PROBLEM:
Among the entries below, find every line that has "manual" and pull it out.

SUPPLIED RECORDS: Begin

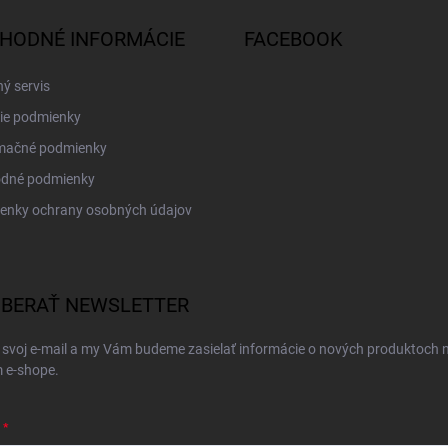
HODNÉ INFORMÁCIE
FACEBOOK
ý servis
ie podmienky
mačné podmienky
dné podmienky
enky ochrany osobných údajov
BERAŤ NEWSLETTER
 svoj e-mail a my Vám budeme zasielať informácie o nových produktoch 
 e-shope.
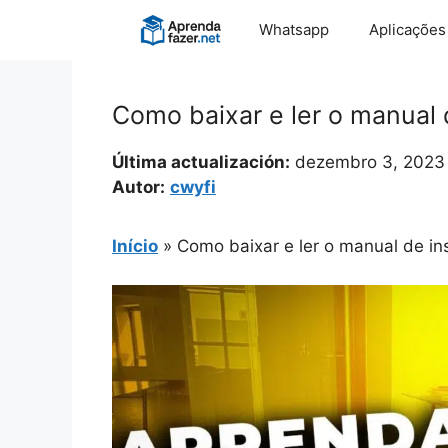
Pular
Whatsapp
Aplicações
para
o
conteúdo
Como baixar e ler o manual 
Última actualización:
dezembro 3, 2023
Autor:
cwyfi
Início
»
Como baixar e ler o manual de in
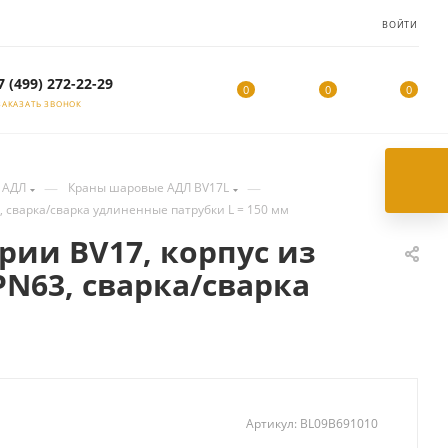
ВОЙТИ
7 (499) 272-22-29
0
0
0
ЗАКАЗАТЬ ЗВОНОК
—
—
 АДЛ
Краны шаровые АДЛ BV17L
, сварка/сварка удлиненные патрубки L = 150 мм
ерии BV17, корпус из
N63, сварка/сварка
Артикул:
BL09B691010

SUPPLIED RECORDS: End

OUTPUT:
Como baixar e ler o manual 
Como baixar e ler o manual de in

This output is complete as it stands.